Some time over the next few weeks, when he finally sells his stake in his business to Rupert Murdoch's NewsCorp, the chief executive of Manchester United will receive the biggest cheque ever handed over in British football history.
For those wishing to emulate the Edwards way, the news is not so good. Firstly, it is necessary to be Louis Edwards's son. "Champagne Louis" as he was known around Manchester for his keen interest in bubbly and fine Havanas, was majority shareholder and chairman of Manchester United from 1963 until 1980.
Edwards Senior entered football from a traditional route: He was the local butcher made good. He had built his meat business by assiduous attention to those responsible for the lucrative school meals contracts in education authorities. Louis was not just generous with turkeys at Christmas, but with wads of cash in brown envelopes. In January 1980, Granada TV screened a World In Action investigation into Louis's operations so damning both Greater Manchester police and the Inland Revenue began immediate inquiries. Louis was outraged at the programme and sought advice from his solicitor. It was difficult to sue, the legal man suggested, as the truth is not libellous. A month after the programme was screened, Edwards Senior died of a heart attack.
The business had to continue, and in March 1980, his son and heir was voted chairman of Manchester United. Edwards Junior had become a director in the 1970s when he first bought 1,138 shares at £172.70 a piece. Later, he strengthened his position with 400,000 new shares during a rights issue, picked up at £1 each.
Almost from the moment he took over the chair, Mr Edwards's vital need was in servicing the massive overdraft he had used to buy his share, an overdraft under constant threat of expansion thanks to the major character trait he had inherited from his father: a taste for an extravagant lifestyle.

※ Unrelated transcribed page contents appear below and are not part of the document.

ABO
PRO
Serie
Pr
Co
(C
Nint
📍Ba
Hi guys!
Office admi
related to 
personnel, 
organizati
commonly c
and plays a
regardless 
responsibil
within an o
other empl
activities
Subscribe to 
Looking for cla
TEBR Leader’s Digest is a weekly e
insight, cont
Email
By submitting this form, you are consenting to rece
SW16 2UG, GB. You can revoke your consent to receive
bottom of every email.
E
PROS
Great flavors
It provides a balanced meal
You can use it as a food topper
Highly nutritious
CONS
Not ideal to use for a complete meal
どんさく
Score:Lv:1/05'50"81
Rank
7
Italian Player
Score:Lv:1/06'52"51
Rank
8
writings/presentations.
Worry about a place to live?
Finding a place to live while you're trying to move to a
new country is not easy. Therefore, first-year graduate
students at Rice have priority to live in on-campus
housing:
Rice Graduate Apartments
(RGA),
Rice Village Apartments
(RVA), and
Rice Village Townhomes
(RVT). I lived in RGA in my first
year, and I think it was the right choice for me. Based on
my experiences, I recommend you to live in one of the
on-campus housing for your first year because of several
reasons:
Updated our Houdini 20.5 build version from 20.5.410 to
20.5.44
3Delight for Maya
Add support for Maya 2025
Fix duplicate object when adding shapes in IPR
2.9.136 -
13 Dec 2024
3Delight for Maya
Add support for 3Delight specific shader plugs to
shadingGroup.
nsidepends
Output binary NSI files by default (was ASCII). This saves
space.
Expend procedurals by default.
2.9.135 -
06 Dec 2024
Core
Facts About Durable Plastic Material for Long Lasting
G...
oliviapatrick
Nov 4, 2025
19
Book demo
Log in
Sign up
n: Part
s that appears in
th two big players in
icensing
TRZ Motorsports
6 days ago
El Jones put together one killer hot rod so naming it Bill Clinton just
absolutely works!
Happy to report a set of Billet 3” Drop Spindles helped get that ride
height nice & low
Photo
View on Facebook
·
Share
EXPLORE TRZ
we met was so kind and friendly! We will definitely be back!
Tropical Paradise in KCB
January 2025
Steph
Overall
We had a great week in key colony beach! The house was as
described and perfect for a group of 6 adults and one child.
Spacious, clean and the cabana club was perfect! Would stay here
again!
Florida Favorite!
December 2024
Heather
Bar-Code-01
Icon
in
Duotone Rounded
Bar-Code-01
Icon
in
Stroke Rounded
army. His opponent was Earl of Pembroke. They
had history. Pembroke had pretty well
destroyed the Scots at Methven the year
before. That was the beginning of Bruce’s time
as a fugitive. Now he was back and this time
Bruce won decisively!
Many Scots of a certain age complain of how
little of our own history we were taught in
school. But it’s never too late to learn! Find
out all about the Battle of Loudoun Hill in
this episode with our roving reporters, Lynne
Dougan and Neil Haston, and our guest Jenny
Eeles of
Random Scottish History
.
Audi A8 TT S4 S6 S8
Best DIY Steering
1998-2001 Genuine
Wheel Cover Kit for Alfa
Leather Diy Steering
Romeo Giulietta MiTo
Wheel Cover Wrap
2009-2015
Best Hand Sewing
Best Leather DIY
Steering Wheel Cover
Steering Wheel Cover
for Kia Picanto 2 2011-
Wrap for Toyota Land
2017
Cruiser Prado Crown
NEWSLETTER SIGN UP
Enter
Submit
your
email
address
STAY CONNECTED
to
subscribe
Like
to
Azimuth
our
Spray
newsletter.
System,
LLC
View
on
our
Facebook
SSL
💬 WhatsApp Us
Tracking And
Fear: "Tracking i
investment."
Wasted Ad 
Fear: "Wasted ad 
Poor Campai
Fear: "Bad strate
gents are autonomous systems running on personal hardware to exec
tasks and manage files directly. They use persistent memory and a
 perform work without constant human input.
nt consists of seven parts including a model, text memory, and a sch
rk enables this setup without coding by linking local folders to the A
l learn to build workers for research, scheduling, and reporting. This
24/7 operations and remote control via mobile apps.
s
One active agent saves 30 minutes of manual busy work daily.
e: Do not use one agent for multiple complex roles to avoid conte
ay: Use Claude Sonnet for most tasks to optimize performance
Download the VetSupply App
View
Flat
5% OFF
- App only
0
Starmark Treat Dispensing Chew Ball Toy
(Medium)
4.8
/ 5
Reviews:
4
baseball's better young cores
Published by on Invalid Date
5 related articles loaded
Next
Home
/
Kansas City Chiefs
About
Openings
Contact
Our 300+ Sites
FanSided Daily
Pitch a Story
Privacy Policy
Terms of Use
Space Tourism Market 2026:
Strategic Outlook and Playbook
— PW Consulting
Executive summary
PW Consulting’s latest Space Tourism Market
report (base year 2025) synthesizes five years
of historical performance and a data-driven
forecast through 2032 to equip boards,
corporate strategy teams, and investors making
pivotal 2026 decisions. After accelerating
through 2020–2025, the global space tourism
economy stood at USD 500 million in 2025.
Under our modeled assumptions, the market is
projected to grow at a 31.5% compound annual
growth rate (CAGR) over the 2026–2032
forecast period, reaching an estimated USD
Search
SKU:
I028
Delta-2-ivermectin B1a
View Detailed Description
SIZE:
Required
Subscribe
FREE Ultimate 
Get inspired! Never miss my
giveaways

In 1981, he cast United's vote in favour of a change in the FA's rules he believed was vital to the future of British football. It was to allow club directors to be paid, and from that moment on his salary has been among the top five at the club. In 1984, he voted to change limits on directors' dividends and immediately received £77,319 of United's profits.
But what he tried to do most often was sell the club. In 1984, he could not wait to meet Robert Maxwell after it was rumoured the latter was prepared to offer £10 million for his interest. Nothing came of that, but in 1989 he almost managed to sell to Michael Knighton, a property speculator. The deal collapsed.
Throughout the 1990s, the club fulfilled all expectations and more. His principal skill was to know his own limitations and to listen to those who knew better: a rare quality in football. He recruited Edward Freedman from Spurs to develop the merchandise operation, he brought in Greg Dyke from LWT to lend broadcasting expertise and, vitally, he stuck with team manager Alex Ferguson to ensure the mother business out on the pitch remained productive.
Always, though, he maintained his own position in the club. Even when it was floated on the stock exchange, Mr Edwards remained the largest single shareholder, until now.